The men in We Will See You Bleed are mostly broken. The women are furious. Rita’s return functions as both an emotional mirror and a plot accelerant. Their dynamic gives the novel warmth and tension simultaneously.
Babs herself is the real achievement. She’s not a hero in any clean sense. There’s ruthlessness in her, something not unlike the amorality in a mafia character.
Reading closely, it’s clear Babs wants to protect her people. The methods are a different conversation. The novel holds both things without flinching from either.
Rheal’s choices, in contrast, are where some readers may lose the thread. The decisions feel underexplained—not in terms of plot, but in terms of motivation.
Currie doesn’t give quite enough time to those choices. They may feel convenient rather than inevitable, which is not a fatal flaw but a real one.
Nevertheless, the pacing carries the book over its rougher terrain. We Will See You Bleed moves with conviction, and conviction covers a lot of ground. The prose is raw and physical without becoming performatively gritty—Currie has enough craft to know the difference.

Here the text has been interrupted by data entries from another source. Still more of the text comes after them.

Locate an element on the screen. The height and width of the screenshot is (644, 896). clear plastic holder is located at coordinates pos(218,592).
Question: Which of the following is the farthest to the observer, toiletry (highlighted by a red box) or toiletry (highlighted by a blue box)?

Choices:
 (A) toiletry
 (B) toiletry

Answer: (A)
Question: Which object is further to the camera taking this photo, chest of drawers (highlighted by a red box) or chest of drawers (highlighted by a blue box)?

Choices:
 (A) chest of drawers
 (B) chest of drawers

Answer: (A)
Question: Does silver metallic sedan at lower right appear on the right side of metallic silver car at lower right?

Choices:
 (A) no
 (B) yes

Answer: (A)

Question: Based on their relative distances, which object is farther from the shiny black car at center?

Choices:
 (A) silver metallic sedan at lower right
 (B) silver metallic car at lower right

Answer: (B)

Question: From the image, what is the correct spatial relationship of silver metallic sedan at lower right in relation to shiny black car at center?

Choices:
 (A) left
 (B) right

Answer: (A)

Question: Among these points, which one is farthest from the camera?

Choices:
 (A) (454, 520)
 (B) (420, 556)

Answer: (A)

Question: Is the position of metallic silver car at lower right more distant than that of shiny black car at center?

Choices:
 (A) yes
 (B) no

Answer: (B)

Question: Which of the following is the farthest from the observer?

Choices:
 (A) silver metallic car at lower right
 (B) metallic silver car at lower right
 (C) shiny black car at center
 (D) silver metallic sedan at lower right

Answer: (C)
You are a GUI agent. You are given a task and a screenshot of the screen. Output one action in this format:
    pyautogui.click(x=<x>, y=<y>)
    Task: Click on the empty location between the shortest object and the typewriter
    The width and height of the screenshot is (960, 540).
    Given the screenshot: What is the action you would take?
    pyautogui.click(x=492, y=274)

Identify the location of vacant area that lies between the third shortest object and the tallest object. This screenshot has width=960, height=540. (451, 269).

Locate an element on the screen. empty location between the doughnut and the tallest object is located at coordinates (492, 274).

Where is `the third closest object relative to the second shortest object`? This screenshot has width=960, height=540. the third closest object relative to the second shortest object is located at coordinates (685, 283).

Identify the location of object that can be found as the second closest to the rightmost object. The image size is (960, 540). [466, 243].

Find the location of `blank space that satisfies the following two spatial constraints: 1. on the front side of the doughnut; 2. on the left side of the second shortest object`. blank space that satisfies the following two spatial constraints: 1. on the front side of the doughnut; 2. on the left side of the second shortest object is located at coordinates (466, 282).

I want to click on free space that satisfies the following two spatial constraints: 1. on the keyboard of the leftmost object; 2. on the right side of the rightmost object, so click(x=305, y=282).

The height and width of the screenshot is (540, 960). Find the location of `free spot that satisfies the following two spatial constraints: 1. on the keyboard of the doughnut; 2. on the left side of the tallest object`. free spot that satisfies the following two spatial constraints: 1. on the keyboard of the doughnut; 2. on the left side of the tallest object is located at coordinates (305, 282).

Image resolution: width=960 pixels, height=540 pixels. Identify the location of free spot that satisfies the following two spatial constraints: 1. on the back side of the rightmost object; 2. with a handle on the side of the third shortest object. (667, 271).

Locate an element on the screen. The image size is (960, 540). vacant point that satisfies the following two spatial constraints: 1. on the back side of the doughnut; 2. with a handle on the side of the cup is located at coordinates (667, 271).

The prequel structure is handled cleanly. You don’t need The Savage, Noble Death of Babs Dionne to read this. The world is legible on its own terms, as befits a chronological backstory.

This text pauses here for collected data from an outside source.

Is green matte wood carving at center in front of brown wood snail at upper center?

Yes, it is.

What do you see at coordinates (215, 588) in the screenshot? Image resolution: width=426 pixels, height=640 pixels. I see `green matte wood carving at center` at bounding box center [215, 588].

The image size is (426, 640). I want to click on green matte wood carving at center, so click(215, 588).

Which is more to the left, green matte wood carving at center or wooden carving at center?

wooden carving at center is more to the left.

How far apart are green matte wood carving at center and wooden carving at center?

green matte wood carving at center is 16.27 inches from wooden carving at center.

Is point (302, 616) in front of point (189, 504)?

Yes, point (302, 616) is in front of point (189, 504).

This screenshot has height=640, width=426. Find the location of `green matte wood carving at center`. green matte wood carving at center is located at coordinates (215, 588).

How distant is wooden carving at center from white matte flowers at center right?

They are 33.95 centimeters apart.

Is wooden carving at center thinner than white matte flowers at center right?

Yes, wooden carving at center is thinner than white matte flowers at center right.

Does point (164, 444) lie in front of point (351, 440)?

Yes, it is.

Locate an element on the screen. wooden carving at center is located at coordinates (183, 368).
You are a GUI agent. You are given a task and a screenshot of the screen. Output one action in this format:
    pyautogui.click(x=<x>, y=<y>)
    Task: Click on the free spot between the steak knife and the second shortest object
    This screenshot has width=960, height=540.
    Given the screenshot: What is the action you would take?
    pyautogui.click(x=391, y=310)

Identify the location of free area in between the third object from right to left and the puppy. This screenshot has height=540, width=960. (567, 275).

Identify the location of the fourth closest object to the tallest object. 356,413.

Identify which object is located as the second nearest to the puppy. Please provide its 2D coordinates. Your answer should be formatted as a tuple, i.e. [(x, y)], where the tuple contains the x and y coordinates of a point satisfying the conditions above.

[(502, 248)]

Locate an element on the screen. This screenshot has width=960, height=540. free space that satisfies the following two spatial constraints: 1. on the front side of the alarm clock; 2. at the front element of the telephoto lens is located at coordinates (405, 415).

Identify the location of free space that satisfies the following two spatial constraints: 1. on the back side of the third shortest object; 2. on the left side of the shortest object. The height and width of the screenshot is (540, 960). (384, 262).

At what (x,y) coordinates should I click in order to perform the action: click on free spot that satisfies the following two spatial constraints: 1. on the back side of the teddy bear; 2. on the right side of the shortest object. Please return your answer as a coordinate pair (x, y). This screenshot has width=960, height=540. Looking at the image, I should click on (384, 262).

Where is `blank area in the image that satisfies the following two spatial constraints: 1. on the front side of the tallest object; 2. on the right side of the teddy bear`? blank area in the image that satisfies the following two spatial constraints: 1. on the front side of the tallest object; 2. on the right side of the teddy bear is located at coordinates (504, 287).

Readers who want more of this woman after finishing will find the back catalog waiting and rewarding.
We Will See You Bleed is not a comfortable book. It is, however, a serious one. This is a novel about what communities do when every legitimate option has been exhausted, and the only thing left is to decide what they’re willing to become.
Ultimately, Currie dramatizes, he doesn’t editorialize. He trusts the situation to carry the moral weight. His bet looks to have paid off.
We Will See You Bleed is a crime thriller by Ron Currie, published by G.P. Putnam’s Sons (Penguin Random House), with a page count just under 400. It is the second installment in the Babs Dionne series, serving as a prequel to The Savage, Noble Death of Babs Dionne. It publishes July 7, 2026 in the United States and is available for pre-order now at major retailers.